WORK REQUIRED – Go through the material and copy each line in which the word "Schedule" shows up.

DATASET ENTRIES –
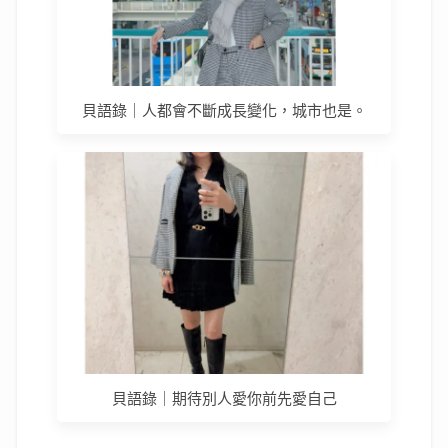
貝語錄｜人都會不斷成長變化，城市也是。
貝語錄｜期待別人愛你前先愛自己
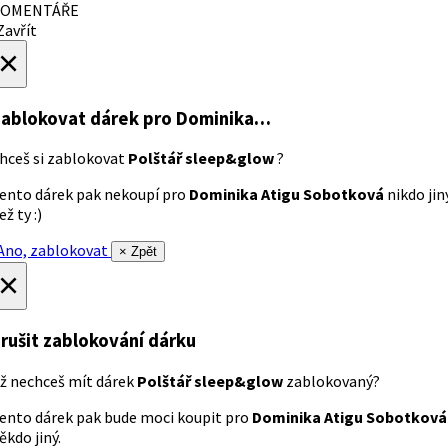
OMENTÁŘE
avřít
×
ablokovat dárek
pro Dominika…
hceš si zablokovat
Polštář sleep&glow
?
ento dárek pak nekoupí pro
Dominika Atigu Sobotková
nikdo jin
ež ty :)
no, zablokovat
× Zpět
×
rušit zablokování dárku
ž nechceš mít dárek
Polštář sleep&glow
zablokovaný?
ento dárek pak bude moci koupit pro
Dominika Atigu Sobotková
ěkdo jiný.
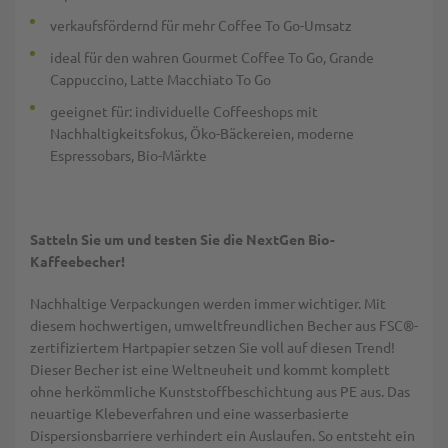
verkaufsfördernd für mehr Coffee To Go-Umsatz
ideal für den wahren Gourmet Coffee To Go, Grande
Cappuccino, Latte Macchiato To Go
geeignet für: individuelle Coffeeshops mit
Nachhaltigkeitsfokus, Öko-Bäckereien, moderne
Espressobars, Bio-Märkte
Satteln Sie um und testen Sie die NextGen Bio-
Kaffeebecher!
Nachhaltige Verpackungen werden immer wichtiger. Mit
diesem hochwertigen, umweltfreundlichen Becher aus FSC®-
zertifiziertem Hartpapier setzen Sie voll auf diesen Trend!
Dieser Becher ist eine Weltneuheit und kommt komplett
ohne herkömmliche Kunststoffbeschichtung aus PE aus. Das
neuartige Klebeverfahren und eine wasserbasierte
Dispersionsbarriere verhindert ein Auslaufen. So entsteht ein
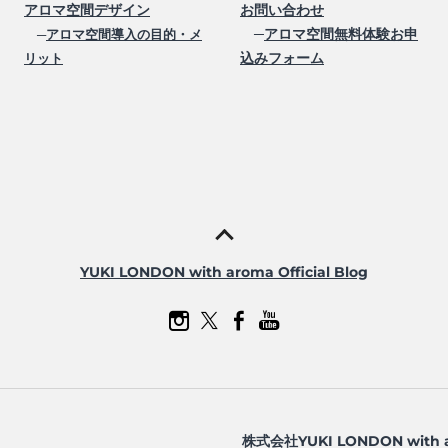
アロマ空間デザイン
お問い合わせ
─
アロマ空間無料体験お申
─
アロマ空間導入の目的・メ
込みフォーム
リット
YUKI LONDON with aroma Official Blog
株式会社YUKI LONDON with 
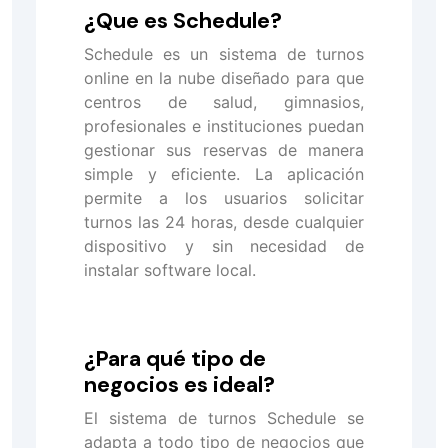
¿Que es Schedule?
Schedule es un sistema de turnos
online en la nube diseñado para que
centros de salud, gimnasios,
profesionales e instituciones puedan
gestionar sus reservas de manera
simple y eficiente. La aplicación
permite a los usuarios solicitar
turnos las 24 horas, desde cualquier
dispositivo y sin necesidad de
instalar software local.
¿Para qué tipo de
negocios es ideal?
El sistema de turnos Schedule se
adapta a todo tipo de negocios que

TASK OUTPUT –
¿Que es Schedule?
Schedule es un sistema de turnos
El sistema de turnos Schedule se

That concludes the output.